Заблудиться в снежном вихре и гудящем мраке мы не можем — у Варнака есть чутье, а я знаю направление ветра. Кроме того, метрах в 15—20 от домика я могу уже рассмотреть слабое светлое пятно. Сначала оно то появляется, то исчезает в несущемся снеге. По мере приближения пятно становится заметнее. В центре его свет сильнее. Это 100-ваттная лампа, освещающая флюгер на мачте, установленной над коньком крыши. На этот маяк, как моряки, мы и держим путь.
Наконец наше путешествие кончается. Стоя с подветренной стороны домика, я наблюдаю за флюгером. Он показывает, что ветер достиг степени «крепкого шторма». При такой скорости он способен вырывать с корнем деревья.
— Пустяки, бывает хуже! — говорю я Варнаку и на прощание треплю его по круглому гладкому боку. На этом мы расстаемся. Варнак считает свои обязанности оконченными, в последний раз прижимает голову к моим ногам и ныряет в темноту, а я иду в домик.
Через полчаса бужу Ходова, и результаты наблюдений летят в эфир. Наши сигналы в одно мгновение пробегают тысячи километров. Это не то, что мое путешествие на расстояние 50 метров. Однако эти 50 метров были обязательным звеном, обеспечивающим передачу наблюдений в Москву. Там их ждут в Центральном бюро погоды.

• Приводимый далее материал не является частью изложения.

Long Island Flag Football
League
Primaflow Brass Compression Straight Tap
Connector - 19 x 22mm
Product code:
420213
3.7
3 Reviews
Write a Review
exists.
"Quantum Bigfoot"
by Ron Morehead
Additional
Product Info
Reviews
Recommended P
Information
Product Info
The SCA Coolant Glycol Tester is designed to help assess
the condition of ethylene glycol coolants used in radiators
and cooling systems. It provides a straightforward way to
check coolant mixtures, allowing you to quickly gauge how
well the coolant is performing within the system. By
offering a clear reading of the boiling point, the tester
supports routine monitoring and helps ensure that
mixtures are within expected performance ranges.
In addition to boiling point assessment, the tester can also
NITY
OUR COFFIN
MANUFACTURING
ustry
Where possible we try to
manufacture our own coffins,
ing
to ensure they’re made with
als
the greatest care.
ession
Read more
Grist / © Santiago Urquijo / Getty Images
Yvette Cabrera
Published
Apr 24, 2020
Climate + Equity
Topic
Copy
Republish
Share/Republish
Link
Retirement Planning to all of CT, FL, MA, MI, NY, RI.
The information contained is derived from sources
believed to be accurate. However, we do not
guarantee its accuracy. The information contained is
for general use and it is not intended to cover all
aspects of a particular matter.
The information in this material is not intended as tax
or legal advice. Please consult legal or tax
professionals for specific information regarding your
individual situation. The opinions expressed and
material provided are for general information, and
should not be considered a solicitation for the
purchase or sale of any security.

Оки нужны, как и наблюдения тысяч других точек, для анализа движения воздушных масс и предсказания погоды. Если сведения попадут в Москву своевременно, то наше трудное путешествие с Варнаком будет полностью оправдано.

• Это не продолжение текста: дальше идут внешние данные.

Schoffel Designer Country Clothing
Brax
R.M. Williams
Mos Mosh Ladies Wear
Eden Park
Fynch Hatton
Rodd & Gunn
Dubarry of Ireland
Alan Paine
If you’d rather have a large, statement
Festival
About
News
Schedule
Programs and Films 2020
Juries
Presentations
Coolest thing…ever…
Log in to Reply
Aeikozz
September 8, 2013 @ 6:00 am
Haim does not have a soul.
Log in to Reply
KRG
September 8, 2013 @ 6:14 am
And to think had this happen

Мы вступили во вторую половину ноября. В нашем районе исчезли последние признаки полуденной зари. До этого в ясную погоду хоть по узенькой лимонно-желтой полоске, появлявшейся на короткое время над горизонтом, да по почти неуловимому рассеянному свету мы чувствовали, что где-то есть солнце. Теперь полдень перестал отличаться от полуночи. Небо на юге такое же черное, как и на севере. В полдень видны все звезды, до шестой величины включительно. При ясном небе они то горят спокойным холодным пламенем, то искрятся и мерцают и кажутся необычайно большими и яркими. Звезды нисколько не делают ночь светлее, но взгляд невольно тянется к ним, как к единственным светлым точкам.

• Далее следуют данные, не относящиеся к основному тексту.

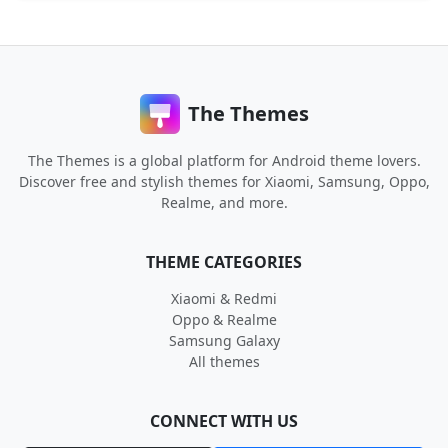
The Themes
The Themes is a global platform for Android theme lovers.
Discover free and stylish themes for Xiaomi, Samsung, Oppo,
Realme, and more.
THEME CATEGORIES
Xiaomi & Redmi
Oppo & Realme
Samsung Galaxy
All themes
CONNECT WITH US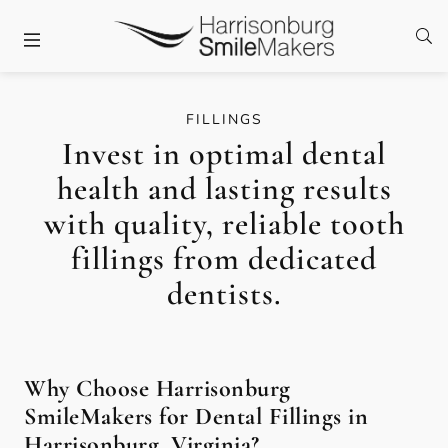
Skip to content
Facebook
Twitter
Instagram
Open
Open header
FILLINGS
Invest in optimal dental
health and lasting results
with quality, reliable tooth
fillings from dedicated
dentists.
Why Choose Harrisonburg
SmileMakers for Dental Fillings in
Harrisonburg, Virginia?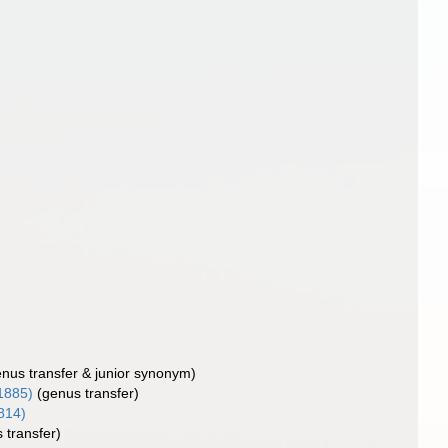
enus transfer & junior synonym)
 1885)
(genus transfer)
814)
 transfer)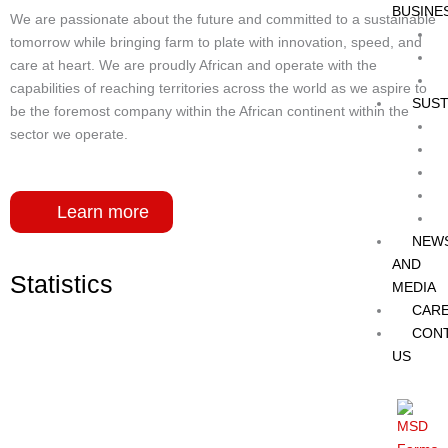
BUSINE
We are passionate about the future and committed to a sustainable
tomorrow while bringing farm to plate with innovation, speed, and
care at heart. We are proudly African and operate with the
capabilities of reaching territories across the world as we aspire to
SUST
be the foremost company within the African continent within the
sector we operate.
Learn more
NEW
AND
Statistics
MEDIA
CAR
CON
US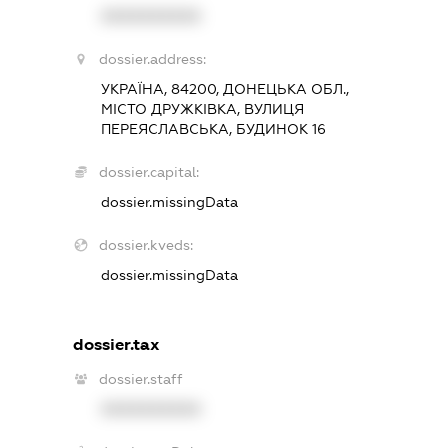
XXXXXXXXXX
dossier.address:
УКРАЇНА, 84200, ДОНЕЦЬКА ОБЛ.,
МІСТО ДРУЖКІВКА, ВУЛИЦЯ
ПЕРЕЯСЛАВСЬКА, БУДИНОК 16
dossier.capital:
dossier.missingData
dossier.kveds:
dossier.missingData
dossier.tax
dossier.staff
XXXXXXXXXX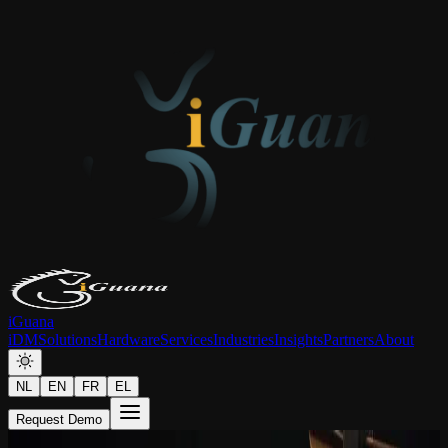
iGuana
iDM
Solutions
Hardware
Services
Industries
Insights
Partners
About
NL
EN
FR
EL
Request Demo
Article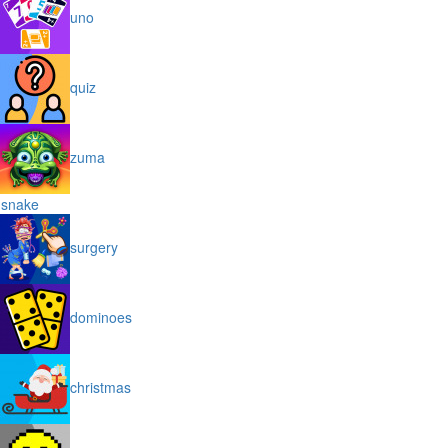
uno
quiz
zuma
snake
surgery
dominoes
christmas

Когда небо затягивается облаками, исчезают и звезды. Тогда все окутывает непроглядный, черный мрак. Темнота в такие дни ощущается, как физическое тело. Кажется, что ее можно ощупывать руками, мять и формовать, словно глину или тесто, а сознание того, что ощущаешь это в полдень, еще больше усиливает впечатление. Так идет день за днем. Нам кажется, что мрак сгущается все больше и больше. Часто кто-либо из товарищей, возвратившись с улицы в домик, заявляет:
— Ну и темнота же сегодня! Такой еще не было! Но это уже самообман. Мрак не может больше усилиться. Сегодня темно, как вчера, а завтра будет так же темно, как сегодня.
Нагрянувшие в начале полярной ночи тридцатиградусные морозы продержались недолго. Юго-западные и южные ветры принесли резкое потепление, облачность и туманы. Почти месяц удерживается теплая пасмурная погода. В отдельные дни температура воздуха поднимается почти до нуля.
Если нет ветра, антенна, провода, мачты, ветряк, столбы, крыша домика обрастают толстым слоем изморози, а при ветре их покрывает ожеледь. Однажды она превратила антенну в огромную нитку ледяных бус. Лед нарастал на канатике двое суток. Сначала антенна была похожа на толстый ледяной жгут. Потом, по мере дальнейшего обрастания льдом и провисания канатика, этот жгут начал дробиться на отдельные цилиндры длиной от 10—15 сантиметров до одного метра. Когда диаметр ледяных цилиндров достиг 5 сантиметров, бронзовый канатик не выдержал и антенна обрушилась на землю. Не меньше досаждает и изморозь. На улице ни к чему нельзя прислониться. Изморозь пристает к одежде, точно масляная краска.